# Instructions for the task
Your task is to repeat the records exactly from the line containing "Segment right iliac vein." onward, through the final line.

(Beginning of Information provided)

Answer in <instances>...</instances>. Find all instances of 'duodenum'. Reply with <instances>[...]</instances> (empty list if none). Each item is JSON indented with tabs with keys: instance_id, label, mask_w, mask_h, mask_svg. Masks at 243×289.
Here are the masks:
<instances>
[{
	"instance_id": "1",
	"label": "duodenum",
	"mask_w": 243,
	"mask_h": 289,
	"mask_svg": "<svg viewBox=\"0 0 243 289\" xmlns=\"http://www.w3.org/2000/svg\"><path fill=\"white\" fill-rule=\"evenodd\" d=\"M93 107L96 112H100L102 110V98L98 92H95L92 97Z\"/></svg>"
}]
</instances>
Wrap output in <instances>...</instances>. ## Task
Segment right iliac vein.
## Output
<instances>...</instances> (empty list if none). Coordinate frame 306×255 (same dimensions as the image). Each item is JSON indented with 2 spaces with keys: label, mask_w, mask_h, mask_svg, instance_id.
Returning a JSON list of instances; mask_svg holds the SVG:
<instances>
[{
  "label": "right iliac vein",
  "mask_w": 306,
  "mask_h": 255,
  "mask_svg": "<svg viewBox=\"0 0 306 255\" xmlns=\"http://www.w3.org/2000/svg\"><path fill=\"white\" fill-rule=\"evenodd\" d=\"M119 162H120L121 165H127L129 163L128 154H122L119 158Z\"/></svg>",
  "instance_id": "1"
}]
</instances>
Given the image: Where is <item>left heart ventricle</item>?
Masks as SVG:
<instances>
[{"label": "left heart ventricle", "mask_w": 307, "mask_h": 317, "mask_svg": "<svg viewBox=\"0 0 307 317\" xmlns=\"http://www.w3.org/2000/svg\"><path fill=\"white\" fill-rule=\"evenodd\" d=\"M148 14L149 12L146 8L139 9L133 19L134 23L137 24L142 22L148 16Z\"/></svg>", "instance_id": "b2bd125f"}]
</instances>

(End of Information provided)

# Exercise response
Segment right iliac vein.
## Output
<instances>...</instances> (empty list if none). Coordinate frame 306×255 (same dimensions as the image). Each item is JSON indented with 2 spaces with keys: label, mask_w, mask_h, mask_svg, instance_id.
Returning a JSON list of instances; mask_svg holds the SVG:
<instances>
[{
  "label": "right iliac vein",
  "mask_w": 306,
  "mask_h": 255,
  "mask_svg": "<svg viewBox=\"0 0 306 255\" xmlns=\"http://www.w3.org/2000/svg\"><path fill=\"white\" fill-rule=\"evenodd\" d=\"M119 162H120L121 165H127L129 163L128 154H122L119 158Z\"/></svg>",
  "instance_id": "1"
}]
</instances>
Given the image: Where is <item>left heart ventricle</item>?
Masks as SVG:
<instances>
[{"label": "left heart ventricle", "mask_w": 307, "mask_h": 317, "mask_svg": "<svg viewBox=\"0 0 307 317\" xmlns=\"http://www.w3.org/2000/svg\"><path fill=\"white\" fill-rule=\"evenodd\" d=\"M148 14L149 12L146 8L139 9L133 19L134 23L137 24L142 22L148 16Z\"/></svg>", "instance_id": "b2bd125f"}]
</instances>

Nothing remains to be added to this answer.